IN the morning, after the ritual of spreading maps on the bed and deciding things, they stopped in the narrow village street to lay in a picnic lunch of cheese, saucisson, a tin of local pâté, a crusty halfloaf of tough bread, a bottle of wine, and a basket of cherries from the tree in the grocer’s back yard. Even in the smallest of towns, such errands take you into a variety of shops, for so life is organized on the village level in France. Kane bought the wine, say - ing ten francs by turning in an empty bottle, while his wife shopped for the groceries; and when they met again at the car, she with her handful of parcels wrapped in newspaper instead of cellophane, she was still smiling with delight over a mother cat and kitten curled up asleep on a pink corset, chief display in the sunny window of the local dressmaker.

“I never saw anything so French,” she said. “I suppose they just live along in these dreamy little valleys and never know what’s going on in the world, so peaceful; then every so often along come the Germans and —”

“They know what’s going on all right,” Kane replied, turning the car. They were bound for the Grotte de Lascaux, near Montignac, only fifteen miles north. So they took their time, driving slowly along beside the shallow Vézère — the Dordogne in miniature, limestone cliffs honeycombed with caves, crumbling gray villages, turreted manoirs, and all. Even here they noticed that all the roadside signs were pierced with rusty bullet holes, wartime targets for the youthful Maquis.

It was a sunny windless day, and as they climbed in second gear up the new road from Montignac to the hilltop cave, the hot scent of the scrub pine filled their nostrils like burning tar. Leaving the Peugeot in the parking circle, they followed arrows up a path, soft with pine needles, to the cave entrance— a concrete bunker set in a small clearing, with steps leading down to a steel door — and, near by, the inevitable small rustic restaurant. Cave and café were both locked, deserted.

“Of course,” remarked Kane, looking at his watch, “ c’est l’heure du déjeuner. I suppose they’ve gone home, no customers. Let’s go on up to the top and have our lunch, then come back around two. I really want to get into this place.”

“All right. Is this the one Bill Marshall told us about?”

“Yes. With the wall paintings.”

The pines stopped at a field with a farmhouse beyond, and here they spread a napkin on the grass and picnicked in the shade, a soft breeze cooling them, and looked out over miles of rolling checkerboard fields dotted with villages and woods; and the wine and cheese, pâté and bread, with the sharp, sweet little cherries, blended into the perfect picnic.

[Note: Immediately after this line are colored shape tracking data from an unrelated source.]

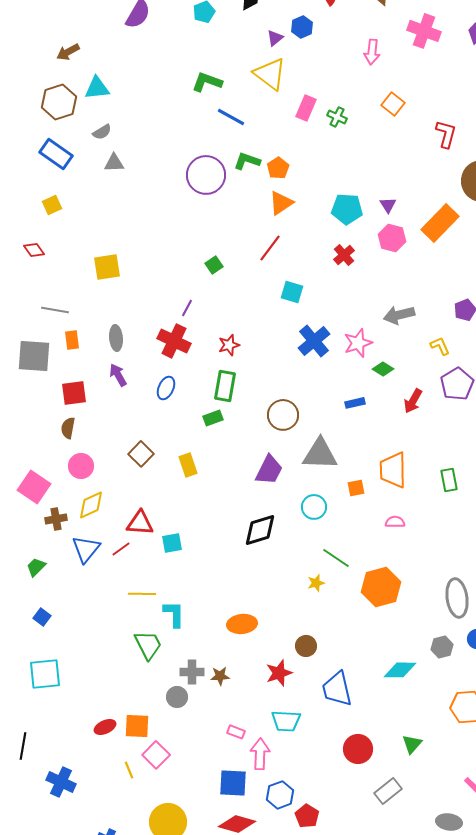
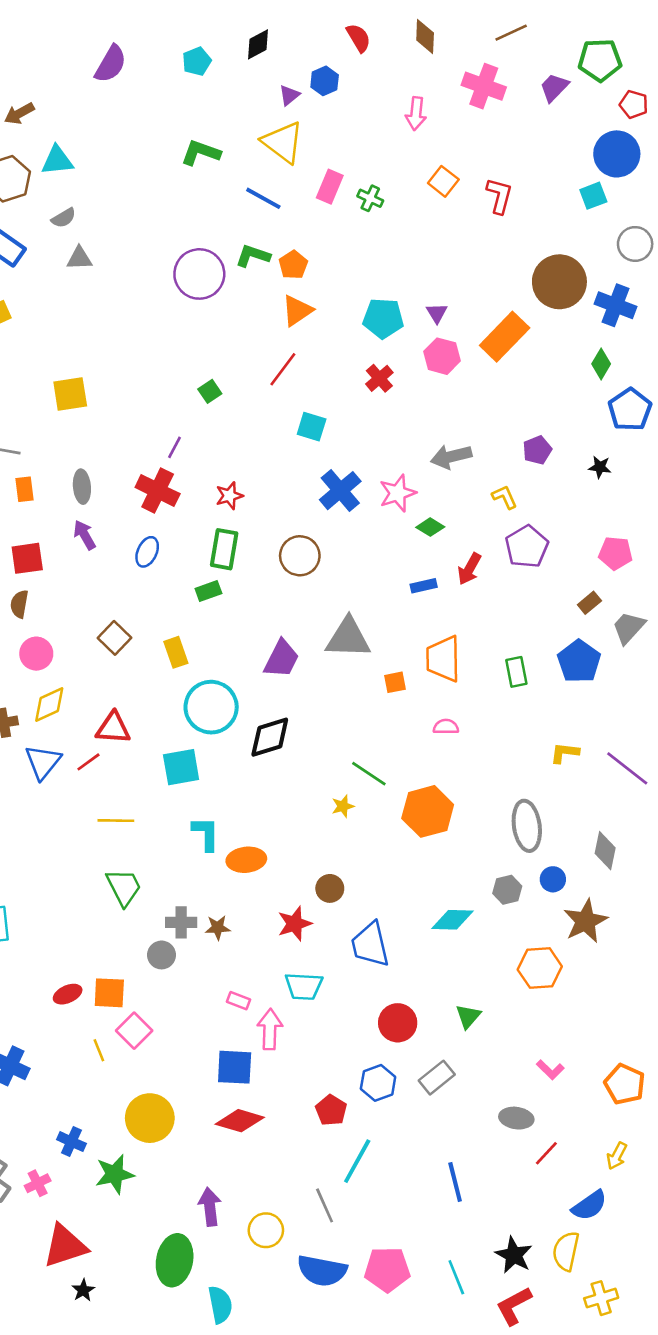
blue line: (231, 117) -> (263, 198), moved
red L-shape: (446, 134) -> (499, 196), moved
blue rectangle: (355, 403) -> (424, 586), moved
brown circle: (283, 415) -> (300, 556), moved
cyan circle: (314, 507) -> (211, 707), moved, size x1.6
cyan square: (172, 543) -> (181, 767), moved, size x1.4
cyan L-shape: (174, 614) -> (206, 834), moved
blue hexagon: (280, 795) -> (378, 1083), moved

Mrs. Kane stretched out on the grass, her head on Kane’s jacket. “Tell me about your cave, I’ve sort of forgotten. Will there be water bugs?”

“I think you’ll like it,” Kane said. “In 1940 a couple of Montignac boys were poaching rabbits on this hill and their dog started digging at a hole and fell in. They could hear him barking way down inside somewhere, but of course they couldn’t reach him, so they went home for a rope and a light, enlarged the hole, shinnied down —”

“What kind of dog? Did they get him?”

“A rabbit hound and they did get him. It was a big cave, with paintings all over the walls. Next day they told their schoolmaster about it. He said the French for ‘Rubbish!’ — being a conservative, I guess. But after the war he wrote to an archaeological friend in Paris about it; the friend came hotfooting it down, and then and there confirmed the most exciting discovery of prehistoric paintings ever turned up. Some of them twenty thousand years old, and perfectly preserved. I want to see ‘em. So will you, bugs or no bugs. Bill said the two boys are now the official guides.”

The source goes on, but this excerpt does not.